Qualcomm is introducing a new slate of chips for truly wireless Bluetooth earbuds. You might not have realized it, but these Bluetooth earbuds are tiny computers now, and just as Qualcomm makes smartphone SoCs that end up in most smartphones, it also makes "Bluetooth Audio SoCs" that end up in a host of Bluetooth headphones. There are two chips in Qualcomm's announcement, the QCC514x and the QCC304x, with the difference being that the 514x SoC is built for always-on voice recognition using assistants from Google and Amazon. You'll be able to just shout the wake word, and the headphones will pick up.

As you might expect, the focus is on better battery life, with Qualcomm promising 13 hours of playtime from a 65mAh battery. Active noise canceling (ANC) is built into both SoCs, so expect to see this high-end feature make its way to many more headphones in the future. There's also a "Hybrid ANC" mode, which lets some sound from the real world in so you can remain aware of your surroundings. Qualcomm also has a feature called "TrueWireless Mirroring," which lets you use the left or right earbuds in mono mode, and even if you swap configurations, the sound will continue uninterrupted. Some previous designs had a "Primary" earbud that communicated with the playback device and then passed audio to the secondary earbud, but now, it looks like both earbuds talk to the playback device directly.

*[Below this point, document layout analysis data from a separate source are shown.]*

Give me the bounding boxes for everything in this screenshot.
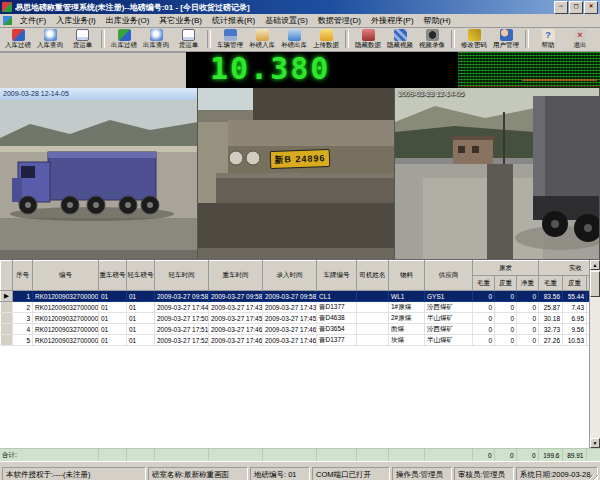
- cell: 27.26: [539, 335, 563, 346]
- toolbar-button-vehicle[interactable]: 车辆管理: [214, 29, 246, 49]
- status-panel-6: 系统日期:2009-03-28: [516, 467, 598, 480]
- menu-item-1[interactable]: 入库业务(I): [51, 15, 101, 26]
- camera-1-truck-side-view[interactable]: 2009-03-28 12-14-05: [0, 88, 198, 259]
- column-header[interactable]: 重车磅号: [99, 261, 127, 291]
- column-header[interactable]: 轻车磅号: [127, 261, 155, 291]
- table-row[interactable]: 5RK012009032700000501012009-03-27 17:52:…: [1, 335, 600, 346]
- cell: 5: [13, 335, 33, 346]
- matrix-baseline: [458, 86, 600, 87]
- cell: 2009-03-27 17:46:00: [263, 335, 317, 346]
- toolbar-button-label: 视频录像: [419, 41, 445, 48]
- cell: 0: [495, 335, 517, 346]
- cell: RK0120090327000004: [33, 324, 99, 335]
- menu-item-4[interactable]: 统计报表(R): [207, 15, 260, 26]
- toolbar-button-search-in[interactable]: 入库查询: [34, 29, 66, 49]
- column-header[interactable]: 司机姓名: [357, 261, 389, 291]
- camera-3-yard-view[interactable]: 2009-03-28 12-14-05: [395, 88, 600, 259]
- toolbar-button-user-manage[interactable]: 用户管理: [490, 29, 522, 49]
- sub-column-header[interactable]: 皮重: [563, 276, 587, 291]
- sub-column-header[interactable]: 皮重: [495, 276, 517, 291]
- column-header[interactable]: 车牌编号: [317, 261, 357, 291]
- scroll-track[interactable]: [590, 297, 600, 438]
- totals-band: 合计:000199.689.91: [0, 448, 600, 461]
- toolbar-button-upload[interactable]: 上传数据: [310, 29, 342, 49]
- toolbar-button-weigh-out[interactable]: 出库过磅: [108, 29, 140, 49]
- column-header[interactable]: 物料: [389, 261, 425, 291]
- scroll-down-arrow-icon[interactable]: ▼: [590, 438, 600, 448]
- column-header[interactable]: 编号: [33, 261, 99, 291]
- toolbar-button-waybill[interactable]: 货运单: [66, 29, 98, 49]
- toolbar-button-label: 出库查询: [143, 41, 169, 48]
- menu-item-6[interactable]: 数据管理(D): [313, 15, 366, 26]
- column-header[interactable]: 序号: [13, 261, 33, 291]
- cell: 2009-03-27 17:50:00: [155, 313, 209, 324]
- row-selector-cell[interactable]: [1, 313, 13, 324]
- toolbar-button-exit[interactable]: 退出: [564, 29, 596, 49]
- cell: [357, 302, 389, 313]
- maximize-button[interactable]: □: [569, 1, 583, 14]
- cell: 2009-03-27 17:43:00: [209, 302, 263, 313]
- hide-video-icon: [394, 29, 407, 41]
- menu-item-5[interactable]: 基础设置(S): [260, 15, 313, 26]
- column-header[interactable]: [1, 261, 13, 291]
- toolbar-button-supplement-out[interactable]: 补磅出库: [278, 29, 310, 49]
- column-header[interactable]: 轻车时间: [155, 261, 209, 291]
- sub-column-header[interactable]: 毛重: [539, 276, 563, 291]
- row-selector-cell[interactable]: ▶: [1, 291, 13, 302]
- toolbar-button-supplement-in[interactable]: 补磅入库: [246, 29, 278, 49]
- toolbar-button-password[interactable]: 修改密码: [458, 29, 490, 49]
- table-header-row: 序号编号重车磅号轻车磅号轻车时间重车时间录入时间车牌编号司机姓名物料供应商原发实…: [1, 261, 600, 276]
- cell: 0: [495, 313, 517, 324]
- table-row[interactable]: 2RK012009032700000201012009-03-27 17:44:…: [1, 302, 600, 313]
- scroll-thumb[interactable]: [590, 271, 600, 297]
- scroll-up-arrow-icon[interactable]: ▲: [590, 260, 600, 270]
- row-selector-cell[interactable]: [1, 335, 13, 346]
- toolbar-button-label: 货运单: [72, 41, 91, 48]
- records-table-area: 序号编号重车磅号轻车磅号轻车时间重车时间录入时间车牌编号司机姓名物料供应商原发实…: [0, 259, 600, 448]
- row-selector-cell[interactable]: [1, 302, 13, 313]
- sub-column-header[interactable]: 净重: [517, 276, 539, 291]
- toolbar-button-video-record[interactable]: 视频录像: [416, 29, 448, 49]
- menu-item-3[interactable]: 其它业务(B): [154, 15, 207, 26]
- row-selector-cell[interactable]: [1, 324, 13, 335]
- column-header[interactable]: 供应商: [425, 261, 473, 291]
- cell: [357, 291, 389, 302]
- table-row[interactable]: 3RK012009032700000301012009-03-27 17:50:…: [1, 313, 600, 324]
- menu-item-2[interactable]: 出库业务(O): [101, 15, 155, 26]
- window-title: 易思地磅称重管理系统(未注册)--地磅编号:01 - [今日收货过磅记录]: [15, 2, 554, 13]
- toolbar-button-waybill[interactable]: 货运单: [172, 29, 204, 49]
- toolbar-button-hide-video[interactable]: 隐藏视频: [384, 29, 416, 49]
- status-panel-2: 地磅编号: 01: [250, 467, 310, 480]
- camera-2-truck-front-view[interactable]: 新B 24896: [198, 88, 395, 259]
- minimize-button[interactable]: –: [554, 1, 568, 14]
- toolbar-button-weigh-in[interactable]: 入库过磅: [2, 29, 34, 49]
- resize-grip[interactable]: [589, 475, 599, 480]
- toolbar-button-hide-data[interactable]: 隐藏数据: [352, 29, 384, 49]
- cell: 2009-03-27 17:45:00: [209, 313, 263, 324]
- toolbar-button-label: 帮助: [542, 41, 555, 48]
- status-panel-4: 操作员:管理员: [392, 467, 452, 480]
- cell: 0: [473, 291, 495, 302]
- table-row[interactable]: ▶1RK012009032700000101012009-03-27 09:58…: [1, 291, 600, 302]
- cell: 01: [127, 291, 155, 302]
- totals-sum-cell: 0: [494, 449, 516, 461]
- close-button[interactable]: ×: [584, 1, 598, 14]
- exit-icon: [574, 29, 587, 41]
- table-row[interactable]: 4RK012009032700000401012009-03-27 17:51:…: [1, 324, 600, 335]
- column-header[interactable]: 录入时间: [263, 261, 317, 291]
- cell: 25.87: [539, 302, 563, 313]
- weighbridge-app-window: 易思地磅称重管理系统(未注册)--地磅编号:01 - [今日收货过磅记录] – …: [0, 0, 600, 480]
- menu-item-0[interactable]: 文件(F): [15, 15, 51, 26]
- weight-led-display: 10.380: [186, 52, 458, 88]
- menu-item-7[interactable]: 外接程序(P): [366, 15, 419, 26]
- toolbar-button-label: 入库过磅: [5, 41, 31, 48]
- vertical-scrollbar[interactable]: ▲ ▼: [589, 260, 600, 448]
- column-header[interactable]: 重车时间: [209, 261, 263, 291]
- toolbar-button-search-out[interactable]: 出库查询: [140, 29, 172, 49]
- toolbar-button-help[interactable]: 帮助: [532, 29, 564, 49]
- titlebar: 易思地磅称重管理系统(未注册)--地磅编号:01 - [今日收货过磅记录] – …: [0, 0, 600, 14]
- menu-item-8[interactable]: 帮助(H): [419, 15, 456, 26]
- sub-column-header[interactable]: 毛重: [473, 276, 495, 291]
- toolbar-button-label: 出库过磅: [111, 41, 137, 48]
- cell: 0: [517, 335, 539, 346]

Qualcomm has lots of customers.
Enlarge / Qualcomm has lots of customers.

Qualcomm





Qualcomm provided the above list of headphone vendors that use its previous-generation chips, and many of the big headphone vendors are on there. The big missing companies are Apple and Samsung, which build their own headphone chips, and Sony, which uses a combination of its own chips and some parts from Mediatek.

Just like with smartphones, Qualcomm knows how to build up the bottom end of the market by enabling smaller companies to build their own devices with its cookie-cutter "smart" hardware. This lets headphone companies work on the headphone part of the headphones, while all the Bluetooth connectivity and other smarts are baked into the platform. Qualcomm even has "Smart Headset Platform" reference designs that companies can start with.

Products with the new chips should be out by the second half of this year.